In a bid to revamp the skill management in India, the Planning Commission on Friday issued new guidelines for Public Private Partnership (PPP) in organized and unorganized employment and traditional and contemporary work.

Money will also be provided for mapping of available skills in India, setting up of state skill development missions and strengthening existing skill development institutions.

“The new guidelines will help higher participation of private sector in improving employability skills of young Indians,” said a senior plan panel official.

India has world’s largest population in the 15 to 35 age group ready to join the job market. According to different surveys, over half of those who pass out from large number of educational institutions are unemployable and have to be retrained.

The new guidelines have aimed at dealing with this issue by allowing participation of private sector in State Skill Development Missions to evaluate existing skill development programmes and frame policies for setting up new training schools.

The state governments, in consultation with the industry, will have to set up sector specific skill development councils, which have been defined as Centers of Excellence in the guidelines.
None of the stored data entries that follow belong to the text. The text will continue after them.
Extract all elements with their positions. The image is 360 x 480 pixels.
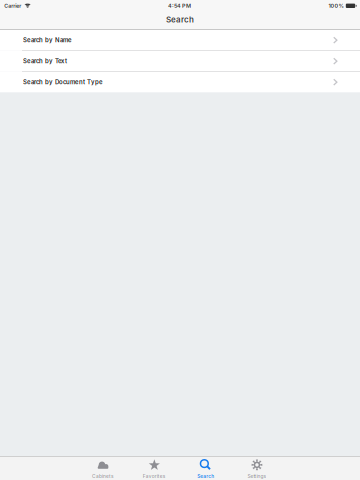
staticText: 4:54 PM [168, 2, 191, 9]
staticText: Search [197, 473, 214, 479]
staticText: Favorites [143, 473, 166, 479]
staticText: Search [166, 15, 194, 25]
staticText: 100% [328, 2, 343, 9]
button[interactable]: Search by Name [0, 30, 360, 50]
staticText: Settings [248, 473, 266, 479]
button[interactable]: Favorites [129, 456, 180, 480]
button[interactable]: Search by Text [0, 51, 360, 71]
staticText: Cabinets [92, 473, 114, 479]
staticText: Carrier [4, 3, 21, 9]
button[interactable]: Search by Document Type [0, 72, 360, 92]
staticText: Search by Document Type [23, 78, 103, 86]
button[interactable]: Cabinets [77, 456, 129, 480]
button[interactable]: Search [180, 456, 231, 480]
staticText: Search by Name [23, 36, 72, 44]
staticText: Search by Text [23, 58, 67, 65]
button[interactable]: Settings [231, 456, 283, 480]
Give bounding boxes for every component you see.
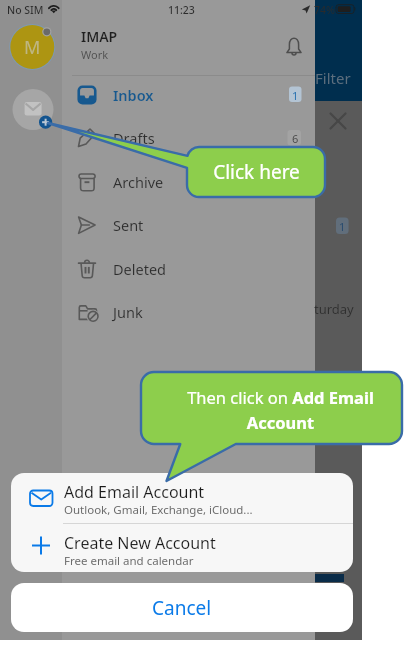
staticText: Then click on Add Email Account	[161, 386, 400, 433]
button[interactable]	[62, 204, 315, 247]
staticText: 74%	[314, 3, 335, 17]
staticText: Cancel	[152, 595, 212, 621]
staticText: Add Email Account	[64, 481, 205, 503]
staticText: 1	[292, 88, 299, 103]
staticText: 1	[339, 219, 346, 234]
button[interactable]	[62, 160, 315, 203]
button[interactable]: Account avatar	[9, 24, 55, 70]
button[interactable]	[11, 473, 353, 523]
staticText: 6	[292, 131, 299, 146]
button[interactable]: Compose mail	[12, 88, 54, 130]
button[interactable]	[62, 117, 315, 160]
staticText: turday	[314, 300, 354, 318]
staticText: Create New Account	[64, 532, 216, 554]
button[interactable]	[11, 583, 353, 632]
staticText: 11:23	[168, 3, 195, 17]
staticText: Archive	[113, 172, 164, 192]
staticText: Inbox	[113, 85, 154, 105]
staticText: Filter	[315, 68, 351, 88]
staticText: No SIM	[7, 3, 44, 17]
staticText: M	[24, 35, 41, 60]
staticText: IMAP	[81, 27, 118, 46]
button[interactable]: Close	[324, 107, 352, 135]
staticText: Outlook, Gmail, Exchange, iCloud...	[64, 502, 253, 518]
staticText: Deleted	[113, 259, 167, 279]
button[interactable]	[62, 74, 315, 117]
staticText: Free email and calendar	[64, 553, 194, 569]
staticText: Sent	[113, 215, 144, 235]
staticText: Work	[81, 47, 109, 62]
button[interactable]: Notifications	[277, 31, 305, 59]
staticText: Junk	[113, 302, 143, 322]
staticText: Drafts	[113, 128, 155, 148]
button[interactable]	[62, 247, 315, 290]
button[interactable]	[62, 291, 315, 334]
button[interactable]	[11, 523, 353, 572]
staticText: Click here	[213, 159, 300, 185]
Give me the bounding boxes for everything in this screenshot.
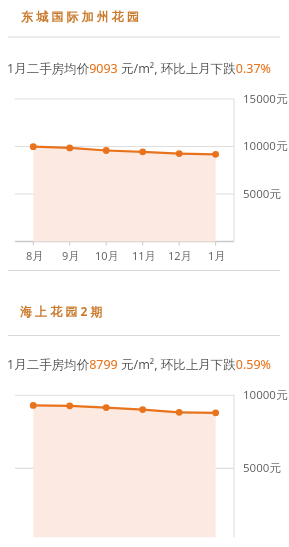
button[interactable]: 海上花园2期 <box>20 303 106 319</box>
staticText: 1月二手房均价9093 元/m², 环比上月下跌0.37% <box>7 60 272 77</box>
staticText: 东城国际加州花园 <box>21 9 142 24</box>
staticText: 11月 <box>132 248 156 263</box>
staticText: 12月 <box>168 248 192 263</box>
staticText: 1月 <box>208 248 226 263</box>
staticText: 8月 <box>26 248 44 263</box>
staticText: 5000元 <box>243 186 281 202</box>
staticText: 9月 <box>62 248 80 263</box>
staticText: 15000元 <box>243 91 288 107</box>
staticText: 10000元 <box>243 387 288 403</box>
button[interactable]: 东城国际加州花园 <box>21 9 142 24</box>
staticText: 海上花园2期 <box>20 303 106 319</box>
staticText: 10月 <box>95 248 119 263</box>
staticText: 1月二手房均价8799 元/m², 环比上月下跌0.59% <box>7 356 272 373</box>
staticText: 5000元 <box>243 460 281 476</box>
staticText: 10000元 <box>243 138 288 154</box>
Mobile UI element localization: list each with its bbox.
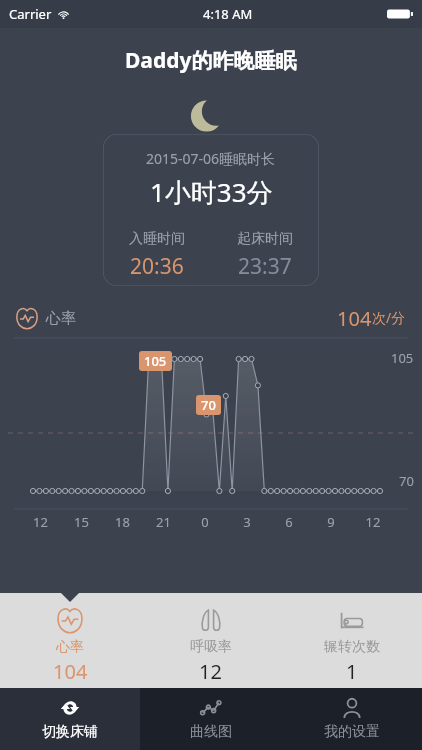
- staticText: 70: [399, 472, 414, 490]
- staticText: 次/分: [372, 308, 406, 327]
- button[interactable]: 切换床铺: [0, 688, 140, 750]
- button[interactable]: 心率: [16, 298, 406, 338]
- staticText: 105: [391, 349, 414, 367]
- staticText: 1: [346, 658, 358, 685]
- staticText: 21: [143, 513, 184, 531]
- staticText: 心率: [56, 638, 84, 656]
- staticText: 105: [144, 352, 167, 370]
- button[interactable]: 我的设置: [281, 688, 422, 750]
- staticText: Carrier: [9, 5, 52, 23]
- staticText: 6: [268, 513, 310, 531]
- staticText: 12: [199, 658, 222, 685]
- staticText: 心率: [46, 309, 76, 328]
- staticText: 3: [226, 513, 268, 531]
- staticText: 9: [310, 513, 352, 531]
- staticText: 切换床铺: [42, 723, 98, 741]
- staticText: 104: [337, 305, 372, 332]
- staticText: 辗转次数: [324, 638, 380, 656]
- button[interactable]: Turns: [281, 593, 422, 688]
- button[interactable]: Heart rate: [0, 593, 140, 688]
- button[interactable]: 2015-07-06睡眠时长: [103, 134, 319, 286]
- staticText: 15: [61, 513, 102, 531]
- staticText: 曲线图: [190, 723, 232, 741]
- staticText: 入睡时间: [129, 230, 185, 248]
- staticText: 0: [184, 513, 226, 531]
- staticText: 12: [352, 513, 394, 531]
- staticText: 呼吸率: [190, 638, 232, 656]
- staticText: 20:36: [130, 252, 184, 281]
- staticText: 2015-07-06睡眠时长: [146, 149, 276, 168]
- staticText: 我的设置: [324, 723, 380, 741]
- button[interactable]: Respiration: [140, 593, 281, 688]
- staticText: 23:37: [238, 252, 292, 281]
- staticText: 70: [201, 396, 216, 414]
- staticText: 18: [102, 513, 143, 531]
- staticText: 4:18 AM: [203, 5, 253, 23]
- staticText: Daddy的昨晚睡眠: [125, 46, 297, 75]
- staticText: 起床时间: [237, 230, 293, 248]
- button[interactable]: 曲线图: [140, 688, 281, 750]
- staticText: 1小时33分: [150, 174, 273, 210]
- staticText: 12: [20, 513, 61, 531]
- staticText: 104: [53, 658, 88, 685]
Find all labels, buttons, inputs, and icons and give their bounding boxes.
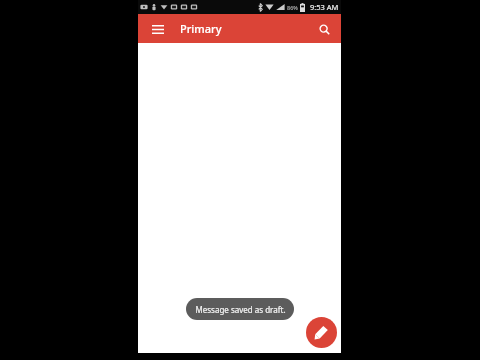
button[interactable]: Search [315, 20, 333, 38]
button[interactable]: Compose [306, 317, 337, 348]
button[interactable]: Message saved as draft. [186, 298, 294, 320]
staticText: Primary [180, 21, 222, 36]
staticText: 9:53 AM [310, 2, 339, 12]
staticText: 86% [287, 4, 298, 11]
staticText: Message saved as draft. [195, 304, 286, 315]
button[interactable]: Open navigation drawer [149, 20, 167, 38]
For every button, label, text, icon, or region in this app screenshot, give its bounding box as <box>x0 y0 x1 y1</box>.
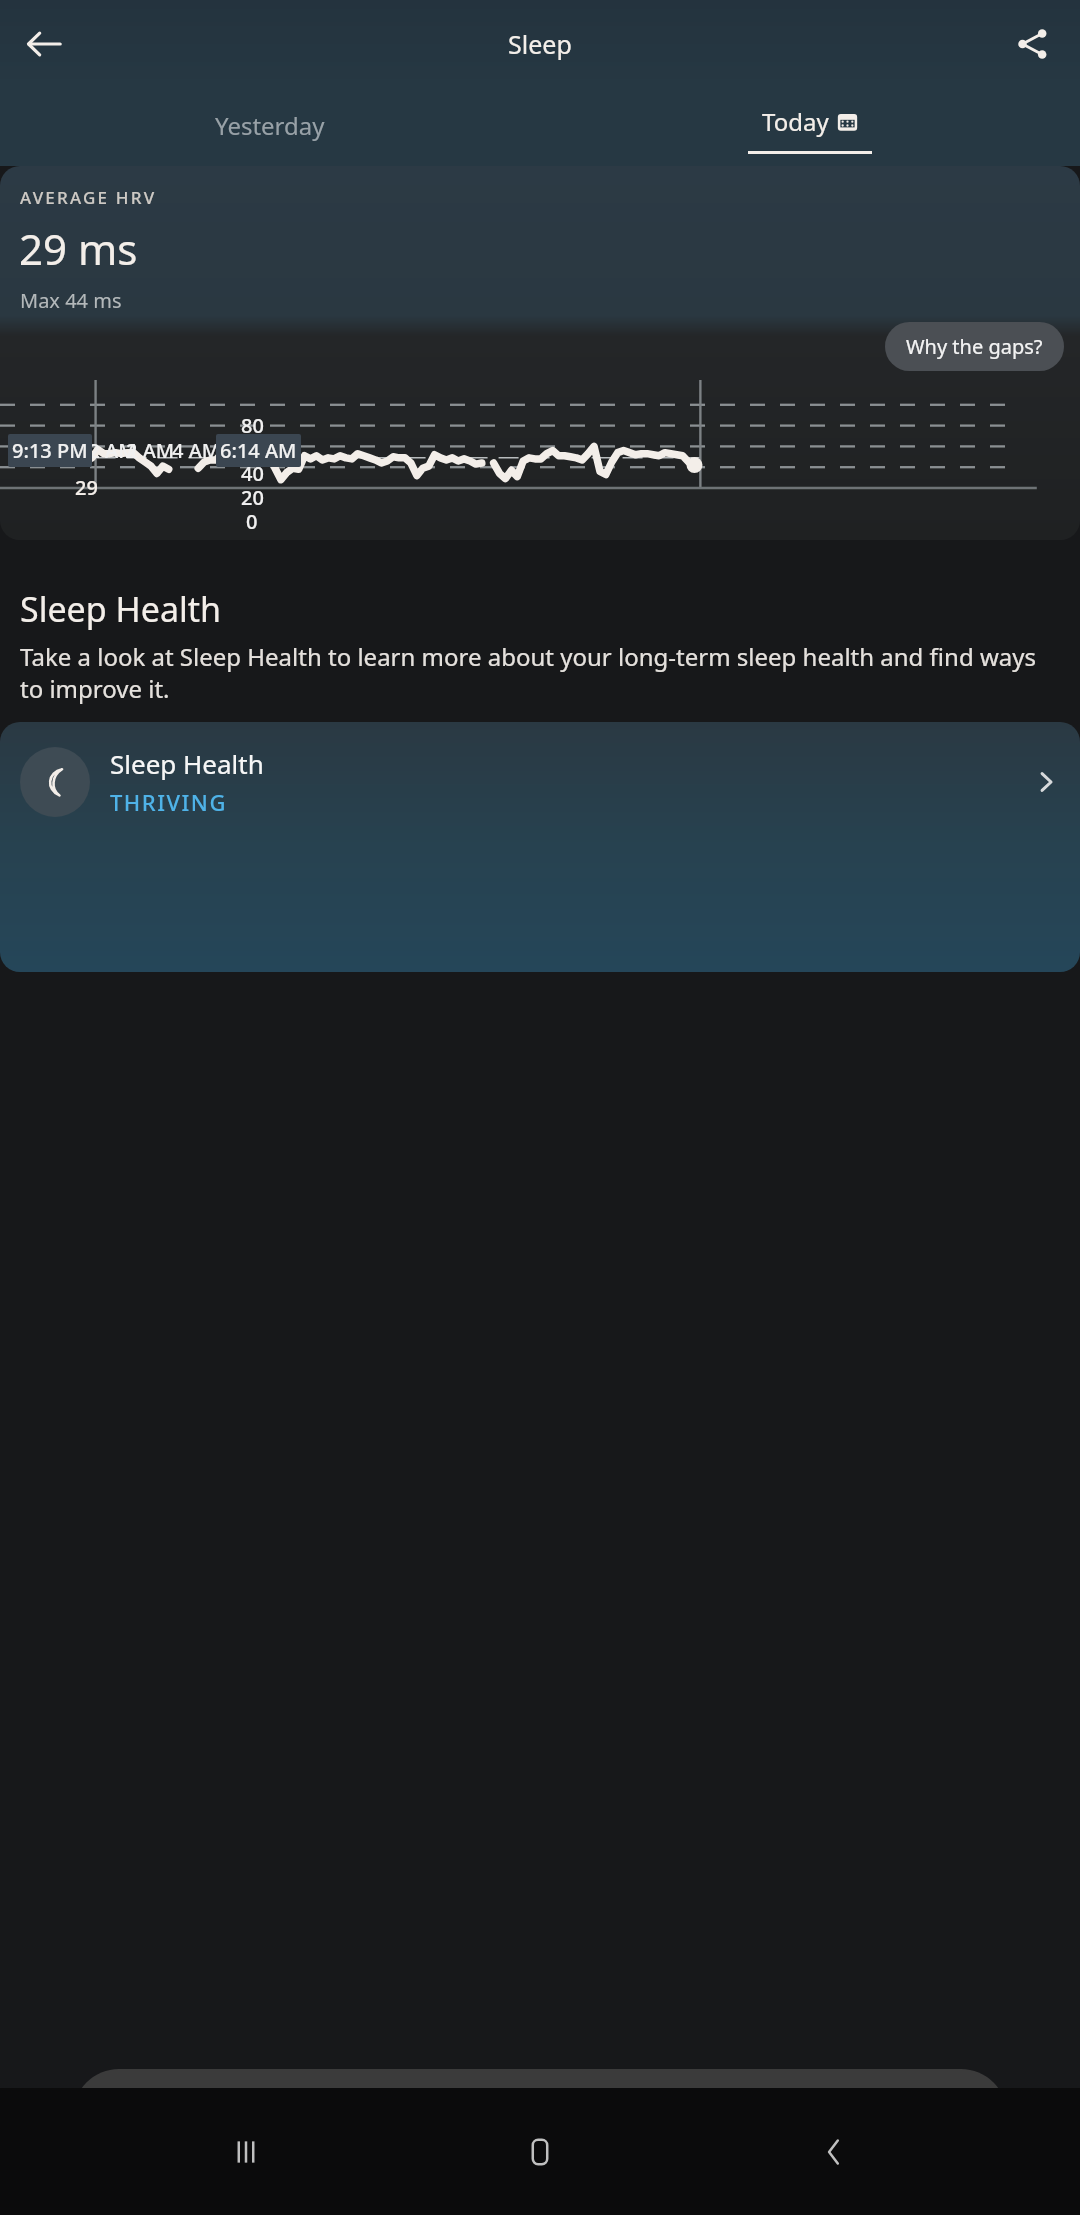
staticText: 80 <box>241 412 264 439</box>
staticText: Today <box>762 105 829 138</box>
staticText: Why the gaps? <box>906 333 1043 360</box>
button[interactable]: Sleep <box>342 2083 406 2147</box>
staticText: 2 AM <box>126 437 175 464</box>
staticText: 12 AM <box>77 437 137 464</box>
staticText: Yesterday <box>215 109 325 142</box>
staticText: Sleep <box>508 27 572 61</box>
button[interactable]: Home <box>492 2104 588 2200</box>
staticText: 0 <box>246 508 258 535</box>
button[interactable]: Share <box>996 8 1068 80</box>
button[interactable]: Today <box>540 88 1080 162</box>
staticText: 4 AM <box>172 437 221 464</box>
button[interactable]: Back <box>786 2104 882 2200</box>
staticText: 40 <box>241 460 264 487</box>
staticText: 29 ms <box>19 220 138 277</box>
staticText: Sleep Health <box>110 746 264 781</box>
staticText: 60 <box>241 436 264 463</box>
staticText: AVERAGE HRV <box>20 186 157 209</box>
button[interactable]: Recents <box>198 2104 294 2200</box>
staticText: Sleep Health <box>20 586 222 632</box>
staticText: 10 PM <box>33 437 92 464</box>
staticText: 9:13 PM <box>12 437 88 464</box>
button[interactable]: Energy <box>508 2083 572 2147</box>
button[interactable]: Sleep Health <box>0 722 1080 972</box>
button[interactable]: Activity <box>175 2083 239 2147</box>
staticText: Take a look at Sleep Health to learn mor… <box>20 640 1060 705</box>
staticText: 6:14 AM <box>220 437 297 464</box>
button[interactable]: Stress <box>841 2083 905 2147</box>
staticText: Max 44 ms <box>20 287 122 314</box>
button[interactable]: Yesterday <box>0 88 540 162</box>
staticText: 29 <box>75 474 98 501</box>
staticText: 20 <box>241 484 264 511</box>
staticText: THRIVING <box>110 787 227 817</box>
button[interactable]: Why the gaps? <box>885 322 1064 371</box>
button[interactable]: Back <box>8 8 80 80</box>
button[interactable]: Heart <box>674 2083 738 2147</box>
Their primary job will be to develop the curriculum, train the teachers and devise procedures for accessing skills of the youth being trained as per the market needs, the guidelines states. They will also conduct research on skills, which are expected to have demand in future job market.

Private sector can get up to Rs 50 lakh to set up new institutions to train youth and for providing expertise in form of trainers in running existing state run institutions such as Industrial Training Institutes (ITIs) and Polytechnics.

The commission has also provided funds for industry for conducting studies to access demand of skills in particular areas, upgrading the content accordingly and training the trainers for the same.

“This will have a consultative mechanism, with room for midcourse corrections during the implementation of the schemes,” the guidelines said.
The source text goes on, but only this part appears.